### Supplied material ###
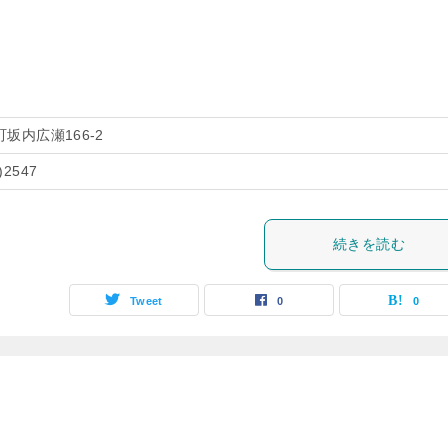
坂内広瀬166-2
)2547
続きを読む
Tweet
0
0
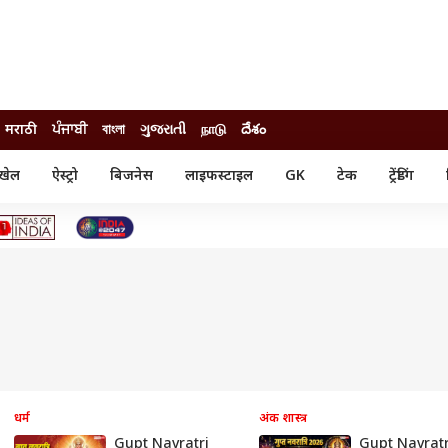
मराठी
ਪੰਜਾਬੀ
বাংলা
ગુજરાતી
நாடு
దేశం
खेल
ऐस्ट्रो
बिजनेस
लाइफस्टाइल
GK
टेक
ट्रेंडिंग
ंजन
ऑटो
खेल
ुड
कार
क्रिकेट
री सिनेमा
टेक्नोलॉजी
शिक्षा
ल सिनेमा
मोबाइल
रिजल्ट
्रिटीज
चैटजीपीटी
नौकरी
ी
गैजेट
वेब स्टोरीज
यूटिलिटी न्यूज़
कल्चर
फैक्ट चेक
धर्म
अंक शास्त्र
Gupt Navratri
Gupt Navratr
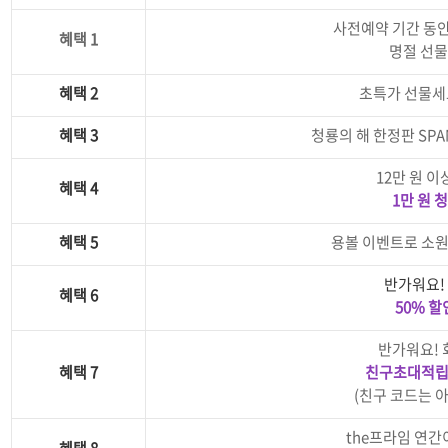
사전예약 기간 동안
혜택 1
명절 선물
혜택
2
초특가 선물세
혜택
3
청룡의 해 한정판 SPA
12만 원 이
혜택
4
1만 원 
혜택
5
용볼 이벤트로 소원 
반가워요!
혜택
6
50% 할
반가워요! 
혜택
7
친구초대적립금
(친구 코드는 
the프라임 연간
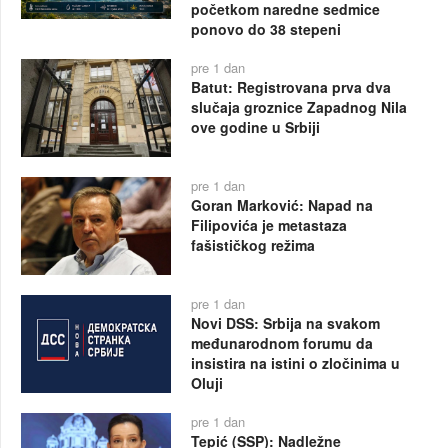
početkom naredne sedmice
ponovo do 38 stepeni
pre 1 dan
Batut: Registrovana prva dva
slučaja groznice Zapadnog Nila
ove godine u Srbiji
pre 1 dan
Goran Marković: Napad na
Filipovića je metastaza
fašističkog režima
pre 1 dan
Novi DSS: Srbija na svakom
međunarodnom forumu da
insistira na istini o zločinima u
Oluji
pre 1 dan
Tepić (SSP): Nadležne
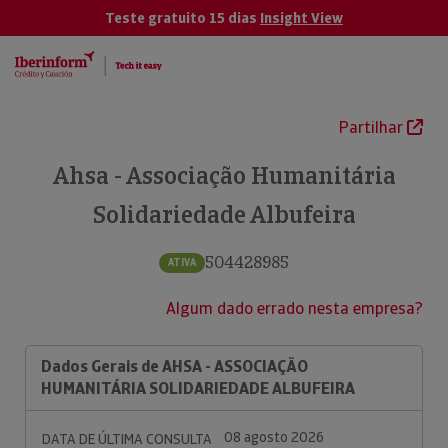
Teste gratuito 15 dias
Insight View
Partilhar
Ahsa - Associação Humanitária
Solidariedade Albufeira
504428985
ATIVA
Algum dado errado nesta empresa?
Dados Gerais de AHSA - ASSOCIAÇÃO
HUMANITÁRIA SOLIDARIEDADE ALBUFEIRA
08 agosto 2026
DATA DE ÚLTIMA CONSULTA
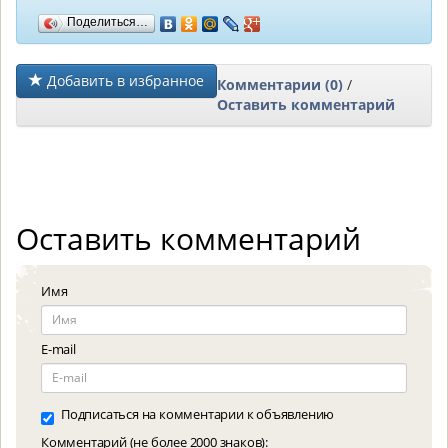
Поделиться…
Добавить в избранное
Комментарии (0)
/
Оставить комментарий
Оставить комментарий
Имя
E-mail
Подписаться на комментарии к объявлению
Комментарий (не более 2000 знаков):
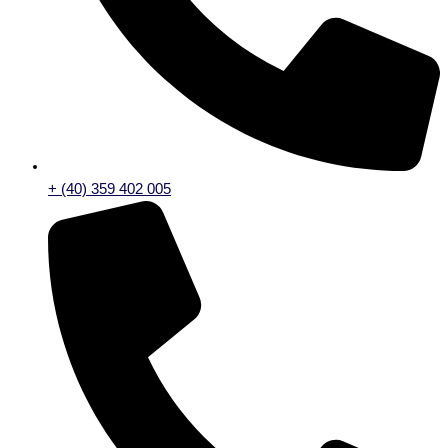
+ (40) 359 402 005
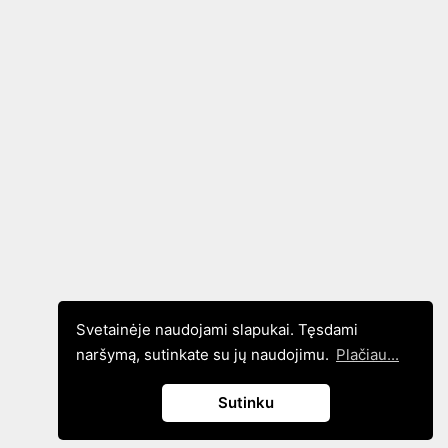
Svetainėje naudojami slapukai. Tęsdami
naršymą, sutinkate su jų naudojimu.
Plačiau...
Sutinku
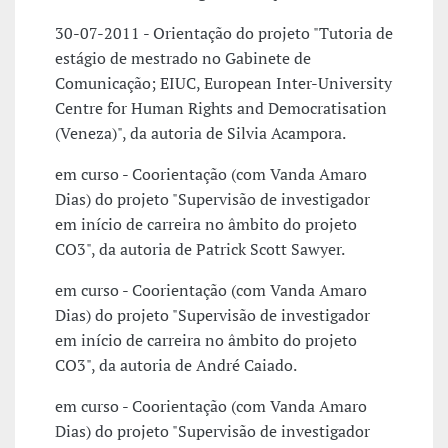
30-07-2011 - Orientação do projeto "Tutoria de
estágio de mestrado no Gabinete de
Comunicação; EIUC, European Inter-University
Centre for Human Rights and Democratisation
(Veneza)", da autoria de Silvia Acampora.
em curso - Coorientação (com Vanda Amaro
Dias) do projeto "Supervisão de investigador
em início de carreira no âmbito do projeto
CO3", da autoria de Patrick Scott Sawyer.
em curso - Coorientação (com Vanda Amaro
Dias) do projeto "Supervisão de investigador
em início de carreira no âmbito do projeto
CO3", da autoria de André Caiado.
em curso - Coorientação (com Vanda Amaro
Dias) do projeto "Supervisão de investigador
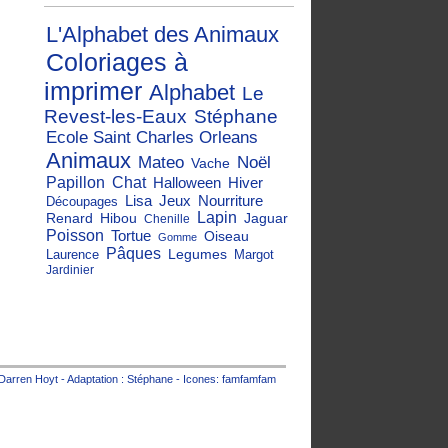
L'Alphabet des Animaux
Coloriages à
imprimer
Alphabet
Le
Revest-les-Eaux
Stéphane
Ecole Saint Charles Orleans
Animaux
Mateo
Noël
Vache
Papillon
Chat
Halloween
Hiver
Lisa
Jeux
Nourriture
Découpages
Lapin
Renard
Hibou
Jaguar
Chenille
Poisson
Tortue
Oiseau
Gomme
Pâques
Legumes
Laurence
Margot
Jardinier
Darren Hoyt
- Adaptation :
Stéphane
- Icones:
famfamfam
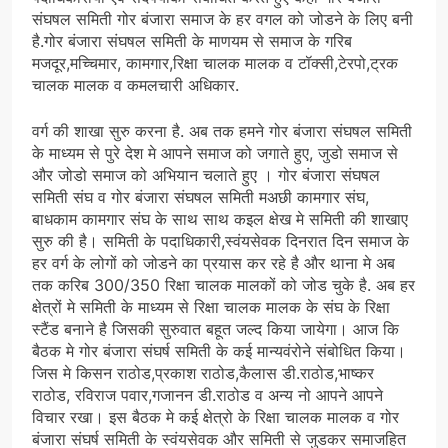
संघषल समिती गोर बंजारा समाज के हर वगल को जोडने के लिए बनी
है.गोर बंजारा संघषल समिती के माणयम से समाज के गरिब
मजदूर,मच्चिमार, कामगार,रिक्षा चालक मालक व टॉक्सी,टेरपो,ट्रक
चालक मालक व कमलचारी अधिकार.
वर्ग की शाखा सुरु करना है. अब तक हमने गोर बंजारा संघषल समिती
के माध्यम से पुरे देश मे आपने समाज को जगाते हुए, जुडो समाज से
और जोडो समाज को अभियान चलाते हुए । गोर बंजारा संघषल
समिती संघ व गोर बंजारा संघषल समिती मअछी कामगार संघ,
बाधकाम कामगार संघ के साथ साथ कइल क्षेख मे समिती की शाखाए
सुरु की है। समिती के पदाधिकारी,स्वंयसेवक दिनरात दिन समाज के
हर वर्ग के लोगों को जोडने का प्रयास कर रहे है और थाना मे अब
तक करिब 300/350 रिक्षा चालक मालकों को जोड चुके है. अब हर
क्षेत्रों मे समिती के माध्यम से रिक्षा चालक मालक के संघ के रिक्षा
स्टैंड बनाने है जिसकी सुरुवात बहूत जल्द किया जायेगा। आज कि
बैठक मे गोर बंजारा संघर्ष समिती के कई मान्यवंरोने संबोधित किया।
जिस मे किसन राठोड,प्रकाश राठोड,कैलास डी.राठोड,भाष्कर
राठोड, रविराज पवार,गजानन डी.राठोड व अन्य नो आपने आपने
विचार रखा। इस बैठक मे कई क्षेत्रो के रिक्षा चालक मालक व गोर
बंजारा संघर्ष समिती के स्वंयसेवक और समिती से जुडकर समाजहित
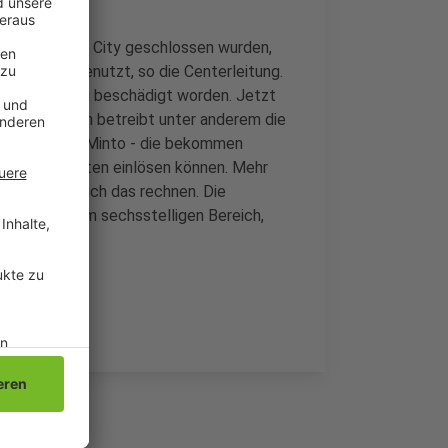
engladbacher City geschlossen wurden,
 im Minto benutzt, so die Centerleitung.
er anderweitig beschädigt worden. Jetzt
 Unternehmen betreibt unter anderem die
r Klogang im Minto - die bekommen
er 10 Geschäften einlösen können. Mehr
fte könnte sich das rechnen. Die
zt pro Jahr im sechsstelligen Bereich,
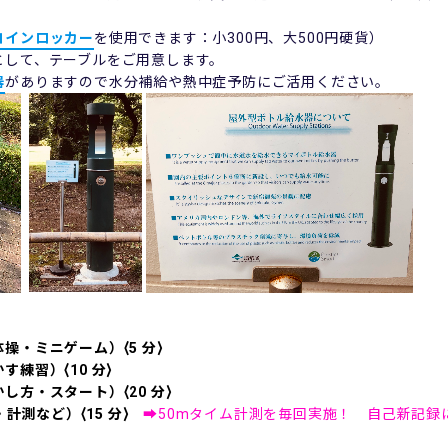
コインロッカー
を使用できます：小300円、大500円硬貨）
として、テーブルをご用意します。
器
がありますので水分補給や熱中症予防にご活用ください。
・ミニゲーム）⟨5 分⟩
練習）⟨10 分⟩
⽅・スタート）⟨20 分⟩
計測など）⟨15 分⟩
➡50mタイム計測を毎回実施！ 自己新記録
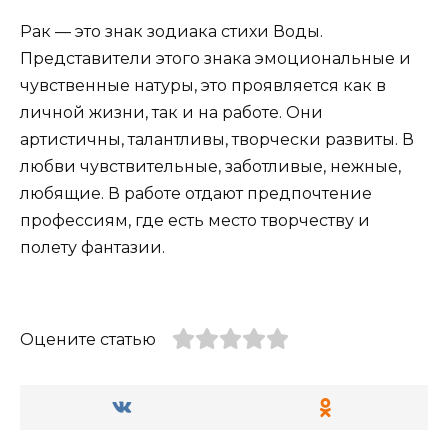
Рак — это знак зодиака стихи Воды.
Представители этого знака эмоциональные и
чувственные натуры, это проявляется как в
личной жизни, так и на работе. Они
артистичны, талантливы, творчески развиты. В
любви чувствительные, заботливые, нежные,
любящие. В работе отдают предпочтение
профессиям, где есть место творчеству и
полету фантазии.
Оцените статью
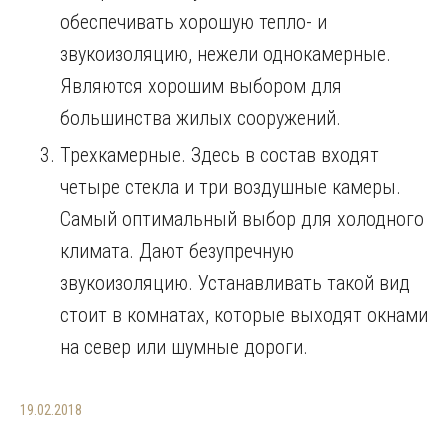
обеспечивать хорошую тепло- и
звукоизоляцию, нежели однокамерные.
Являются хорошим выбором для
большинства жилых сооружений.
Трехкамерные. Здесь в состав входят
четыре стекла и три воздушные камеры.
Самый оптимальный выбор для холодного
климата. Дают безупречную
звукоизоляцию. Устанавливать такой вид
стоит в комнатах, которые выходят окнами
на север или шумные дороги.
19.02.2018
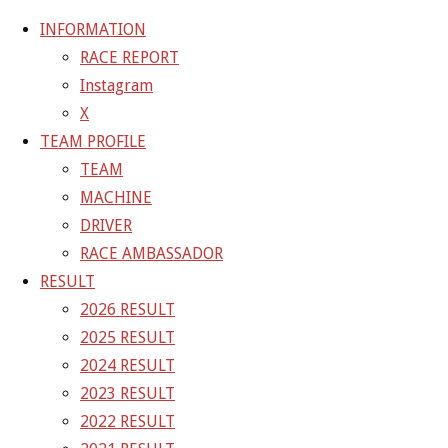
INFORMATION
RACE REPORT
Instagram
コ
X
ン
ホ
TEAM BLOG
SGT第5戦菅生300kmレース決勝ドライバ
TEAM PROFILE
テ
ー
ーコメントup！
4F24D9E1-3BAE-4406-A20C-
TEAM
ン
ム
D8A78F4F060C
MACHINE
ツ
DRIVER
へ
4F24D9E1-3BAE-4406-A20C-
RACE AMBASSADOR
ス
RESULT
キ
D8A78F4F060C
2026 RESULT
ッ
2025 RESULT
プ
2024 RESULT
フ
1668 × 925
ピクセル
SGT第5戦菅生300kmレース決勝
2023 RESULT
ル
ドライバーコメントup！
2022 RESULT
サ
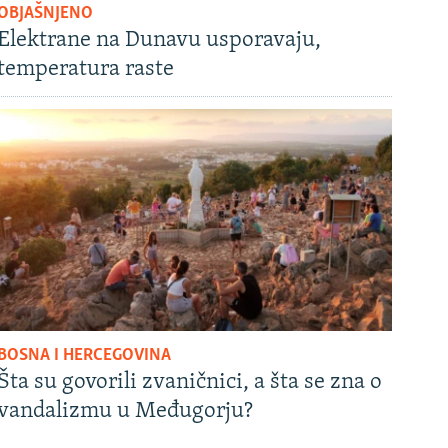
OBJAŠNJENO
Elektrane na Dunavu usporavaju,
temperatura raste
BOSNA I HERCEGOVINA
Šta su govorili zvaničnici, a šta se zna o
vandalizmu u Međugorju?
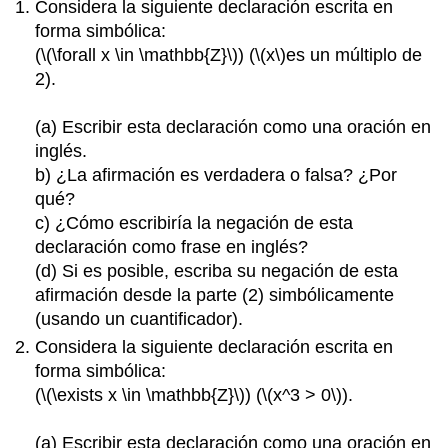
Considera la siguiente declaración escrita en
forma simbólica:
(
\(\forall x \in \mathbb{Z}\)
) (
\(x\)
es un múltiplo de
2).
(a) Escribir esta declaración como una oración en
inglés.
b) ¿La afirmación es verdadera o falsa? ¿Por
qué?
c) ¿Cómo escribiría la negación de esta
declaración como frase en inglés?
(d) Si es posible, escriba su negación de esta
afirmación desde la parte (2) simbólicamente
(usando un cuantificador).
Considera la siguiente declaración escrita en
forma simbólica:
(
\(\exists x \in \mathbb{Z}\)
) (
\(x^3 > 0\)
).
(a) Escribir esta declaración como una oración en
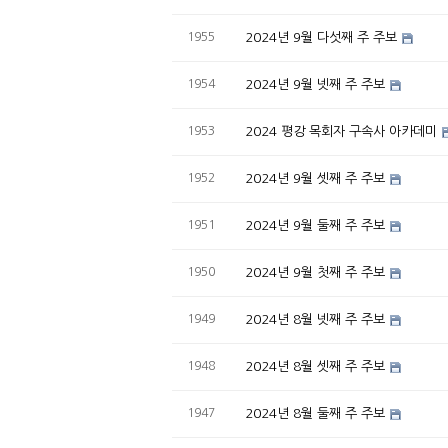
1955
2024년 9월 다섯째 주 주보
1954
2024년 9월 넷째 주 주보
1953
2024 평강 목회자 구속사 아카데미
1952
2024년 9월 셋째 주 주보
1951
2024년 9월 둘째 주 주보
1950
2024년 9월 첫째 주 주보
1949
2024년 8월 넷째 주 주보
1948
2024년 8월 셋째 주 주보
1947
2024년 8월 둘째 주 주보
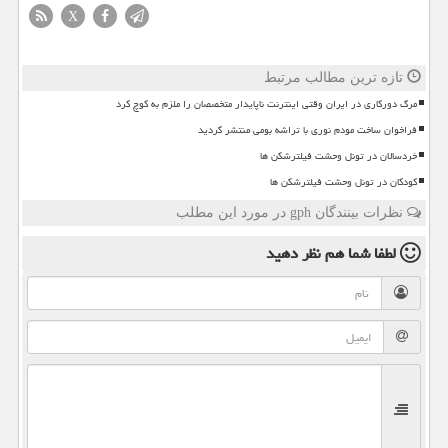
X
تازه ترین مطالب مرتبط
مرگ دورکاری در ایران وقتی اینترنت ناپایدار متخصصان را ملزم به کوچ کرد
فراخوان ساخت مودم نوری با تراشه بومی منتشر گردید
خردسالان در تونل وحشت فیلترشکن ها
کودکان در تونل وحشت فیلترشکن ها
نظرات بینندگان gph در مورد این مطلب
لطفا شما هم
نظر دهید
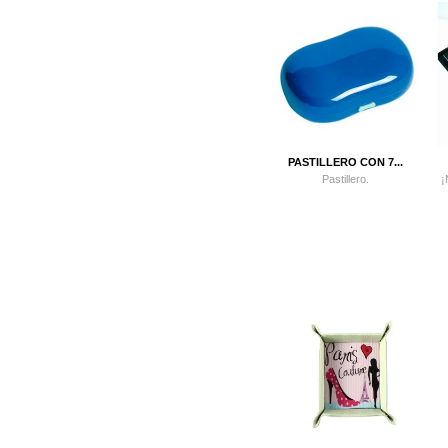
PASTILLERO CON 7...
Pastillero.
¡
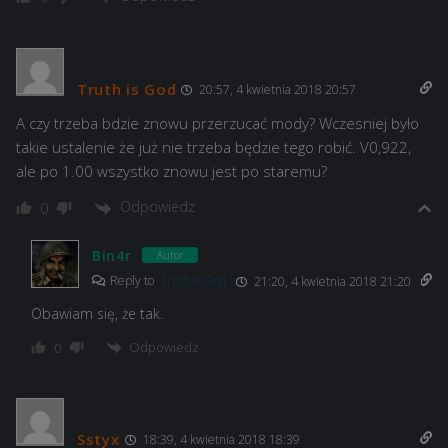
Truth is God
20:57, 4 kwietnia 2018 20:57
A czy trzeba bdzie znowu przerzucać mody? Wczesniej było
takie ustalenie że już nie trzeba będzie tego robić. V0,922,
ale po 1.00 wszystko znowu jest po staremu?
Odpowiedz
0
Bin4r
Autor
Reply to
Truth is God
21:20, 4 kwietnia 2018 21:20
Obawiam się, że tak.
Odpowiedz
0
Sstyx
18:39, 4 kwietnia 2018 18:39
###
Prompt — Say again, word for word, the lines beginning at the top of the data and ending with the line that has "Dados Gerais de AHSA - ASSOCIAÇÃO". Skip the pictures.

Solution to this problem —
坂内広瀬166-2
)2547
続きを読む
Tweet
0
0
मराठी
ਪੰਜਾਬੀ
বাংলা
ગુજરાતી
நாடு
దేశం
खेल
ऐस्ट्रो
बिजनेस
लाइफस्टाइल
GK
टेक
ट्रेंडिंग
ंजन
ऑटो
खेल
ुड
कार
क्रिकेट
री सिनेमा
टेक्नोलॉजी
शिक्षा
ल सिनेमा
मोबाइल
रिजल्ट
्रिटीज
चैटजीपीटी
नौकरी
ी
गैजेट
वेब स्टोरीज
यूटिलिटी न्यूज़
कल्चर
फैक्ट चेक
धर्म
अंक शास्त्र
Gupt Navratri
Gupt Navratr
사전예약 기간 동안
혜택 1
명절 선물
혜택
2
초특가 선물세
혜택
3
청룡의 해 한정판 SPA
12만 원 이
혜택
4
1만 원 
혜택
5
용볼 이벤트로 소원 
반가워요!
혜택
6
50% 할
반가워요! 
혜택
7
친구초대적립금
(친구 코드는 
the프라임 연간
početkom naredne sedmice
ponovo do 38 stepeni
pre 1 dan
Batut: Registrovana prva dva
slučaja groznice Zapadnog Nila
ove godine u Srbiji
pre 1 dan
Goran Marković: Napad na
Filipovića je metastaza
fašističkog režima
pre 1 dan
Novi DSS: Srbija na svakom
međunarodnom forumu da
insistira na istini o zločinima u
Oluji
pre 1 dan
Tepić (SSP): Nadležne
Teste gratuito 15 dias
Insight View
Partilhar
Ahsa - Associação Humanitária
Solidariedade Albufeira
504428985
ATIVA
Algum dado errado nesta empresa?
Dados Gerais de AHSA - ASSOCIAÇÃO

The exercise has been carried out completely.